It seems like people are always putting in their two cents. It’s ridiculous! You know they think they know what they’re talking about, but they don’t. Advice on tea is no different. “Organic teas are of a higher quality than other teas.” “Drinking tea prevents cancer.” These myths only help sell tea, but here are Three Truths About Three Tea Myths.
Green Tea is Better for You
The two types of camellia sinensis plants provide us with the six types of tea that exist. While it seems like that isn’t many, the variations are vast. This is due to the way the tea is processed and how and where it’s grown. The soil conditions, weather and care the plants receive all determine the end product.
Green teas are plucked and withered, then either fired or rolled and shaped. This processing gives brewed green tea a grassy flavor and a green color. Black teas are plucked and withered, then the leaves are rolled and shaped with fervor, and next oxidized and fired. Processing black tea this way results in a brew that’s a reddish color and tastes earthy and malty. Green tea is not better for you than any other tea. It’s simply different.

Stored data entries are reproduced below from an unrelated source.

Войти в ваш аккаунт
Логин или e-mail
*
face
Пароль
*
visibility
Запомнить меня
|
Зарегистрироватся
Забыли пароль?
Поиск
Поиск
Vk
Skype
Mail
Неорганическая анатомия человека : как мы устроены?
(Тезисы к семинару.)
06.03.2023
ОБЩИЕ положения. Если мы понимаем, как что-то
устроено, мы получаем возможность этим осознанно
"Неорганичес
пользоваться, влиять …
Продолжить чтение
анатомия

Black Tea Should Steep Longer Than Green, White, and Oolong Teas
The truth is that there are no hard and fast rules, like “black teas needs to be brewed longer than other teas.” Each situation needs to be evaluated separately. Large amounts of water, for instance, mean longer steeping times, as do whole leaves, while small, broken leaves require less steeping time. The best thing to do is keep tasting your tea until it is perfect, like a tea connoisseur.

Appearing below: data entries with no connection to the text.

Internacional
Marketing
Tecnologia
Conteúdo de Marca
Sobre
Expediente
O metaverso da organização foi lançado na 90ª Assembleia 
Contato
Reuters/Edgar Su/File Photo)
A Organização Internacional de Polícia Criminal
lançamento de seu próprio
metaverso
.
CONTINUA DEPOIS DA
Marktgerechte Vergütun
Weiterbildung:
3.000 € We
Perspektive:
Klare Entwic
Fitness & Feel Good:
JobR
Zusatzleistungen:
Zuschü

Black Tea Has More Caffeine Than Green, White, and Oolong Teas
The rules of caffeine content in teas are not set in stone either. While most tea has less caffeine than coffee, the amount of caffeine in each tea varies due to where and how it is grown, but mostly according to how it has been processed. Roasting, aging and fermenting all diminish tea’s caffeine content. Two green teas from China can have very different caffeine contents, while a green tea may have more caffeine than a black tea that has been through much processing. Researchers studied the subject and found that tea type had no impact on caffeine content; however, they did find that steeping longer increased caffeine levels quite a bit in some teas.
Drinking tea contributes to your health and emotional well-being, and it is not a pastime, but an experience. Drink more tea!